Das Abschlusskonzert im Le Bonheur bestritt die “ Hausband “ Luna de Plata mit Clemente, Gesang, Maria José Herrera, Tanz, Konstanze, Perkussion, Maren, Palmas und  Frank Ihle an der Gitarre. Der Ansatz bei diesem Konzert war eher  instrumental und experimentell. Frank spielte einige Solostücke die man wahrscheinlich auch demnächst auf seiner ersten CD hören kann. Die studierte Perkussionistin Konstanze überraschte das Publikum mit einem Solo auf einer iranischen Rahmentrommel. Bei den klassischen Flamencothemen die natürlich bei aller Experimentierfreude nicht vergessen wurden, zeigte Maria ihr Können. Ihr Spitzname in der Gruppe ist Speedy Gonzales, da sie manchmal schneller tanzt als die Gruppe spielt. Der Sänger Clemente kommt vom Bluesgesang und versucht sich jetzt dem Flamenco zu nähern. Er hat sicherlich noch ein Stück Arbeit vor sich, aber hat seine Sache ordentlich gemacht. Und lernen kann man auf Bühne natürlich viel mehr als im Proberaum oder alleine zu Hause.

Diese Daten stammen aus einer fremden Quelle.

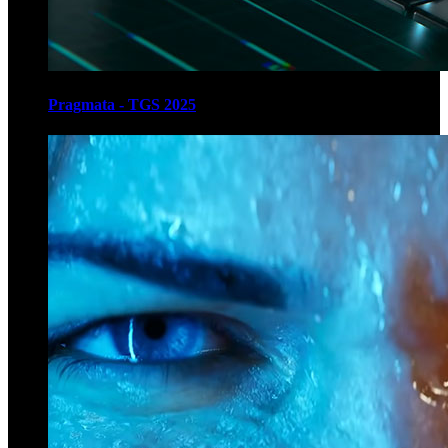
Pragmata - TGS 2025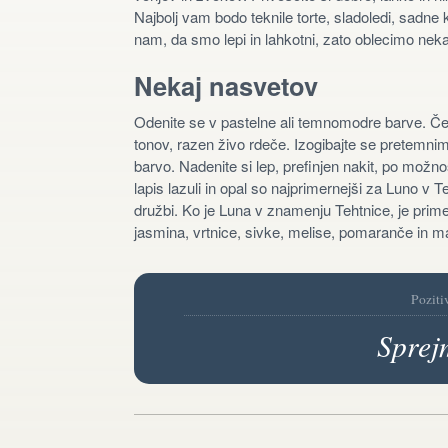
Najbolj vam bodo teknile torte, sladoledi, sadne 
nam, da smo lepi in lahkotni, zato oblecimo neka
Nekaj nasvetov
Odenite se v pastelne ali temnomodre barve. Če 
tonov, razen živo rdeče. Izogibajte se pretemnim
barvo. Nadenite si lep, prefinjen nakit, po možnos
lapis lazuli in opal so najprimernejši za Luno v Te
družbi. Ko je Luna v znamenju Tehtnice, je primer
jasmina, vrtnice, sivke, melise, pomaranče in m
Poziti
Sprej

Das Resumé der Veranstalter Frank & Maren Ihle ist: Es war  anstrengend aber es hat sich gelohnt. Die Kurse und Konzerte waren trotz der Ferienzeit voll bis gut besucht. Die Überschneidung zum großen Festival in Berlin Pfefferberg war kein Problem, es soll sogar Leute gegeben haben die wegen Wiesbaden auf Berlin verzichtet haben. Für die Flamenco Künstler aus dem Großraum Rhein Main, ist die Organisation der Peña und des Festival eine tolle Bereicherung für ihre Arbeit und vergrößert die Popularität des Flamencos.

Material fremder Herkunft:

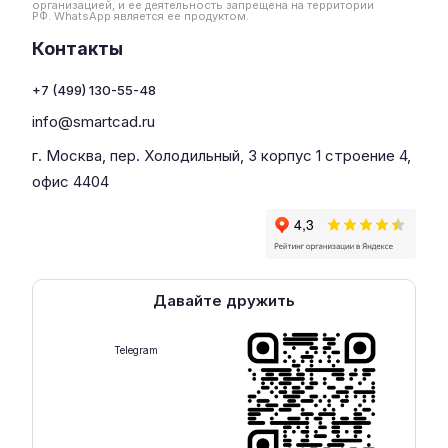
организацией, и ее деятельность запрещена на территории
РФ. WhatsApp является ее продуктом.
Контакты
+7 (499) 130-55-48
info@smartcad.ru
г. Москва, пер. Холодильный, 3 корпус 1 строение 4,
офис 4404
Давайте дружить
Telegram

Frank & Maren ist es gelungen ihrem Flamencosommer einen eigenen Charakter zu geben.

Es ist natürlich nicht so groß wie Berlin, und das soll es auch nie werden. Es ist ein familiäres und intimes Festival.  Frank Ihle betont dass es ihm sehr wichtig ist, die Dinge die er macht, auch wenn sie nicht so groß sind, professionell und zuverlässig zu planen. So denkt er bereits heute, zwar sehr Flamenco untypisch, an das Festival 2006. Hier die geplanten Daten: 17. – 27. Aug. (Text: Rainer Brähler, Fotos Archiv + copyright Frank Ihle)

Dozenten - Infos

Großes Abschlußkonzert "Fin de Fiesta" mit allen Dozenten in Mainz im Frankfurter Hof am 21.08.2005

von Klaus Herdel "El de la Lys"

Das gut besuchte Abschlusskonzert des "1. Flamencosommers Rhein/Main" mit einem interessanten Konzeptentwurf von Frank Ihle: Die Dozenten zeigten im Rahmen des Programmablaufs das gelehrte Material in der Bühnenfassung. Hatte man dies nicht gewusst, so war der Beginn für einen Aficionado de Flamenco etwas seltsam und befremdent: Vor grün bestrahltem Bühnennebel "clasico español" mit Kastagnetten getanzt von Fernando Galan. Aber grün - quiero verde - war auch die Hoffnung (auf mitreißenden Flamenco). - Und die wurde von Fernando erfüllt! Im weiteren Verlauf des Abends zeigte der Jerezano energiegeladenes Können mit großer Präzision. Ein großartiger, kraftvoller Bailaor und - dem Vernehmen nach - auch ein ebensolcher Dozent. Die anfängliche Verirrung im Bodennebel ließ er schnell vergessen mit einer furiosen Soleá por Buleria gegen Ende des ersten Programmteils, grandiosen Tientos im Zweiten und knackiger heißer Bulería por fin de fiesta. Der erste Teil war aber eher auf die Musiker zugeschnitten und endete in einer kollektiven Aktion por Solea y Bulería, einer Gruppenperformance bei der alle Solisten die Möglichkeit nutzten sich und ihr Können einzubringen. Aber bis dahin war die Flamencoseele bereits kräftig stimuliert worden: Palo seco vom Balkon: ergreifender "cante gitano de Jerez" von "El Peluca" - Luis Monje Vargas - el cantaor festero. Daß er einer bekannten Flamencodynastie des Gitanostadtteils Santiago entstammt verwundert nun wirklich nicht wenn man ihn gehört hat. Eine herrliche Granaína - solo guitarra - von Frank Ihle.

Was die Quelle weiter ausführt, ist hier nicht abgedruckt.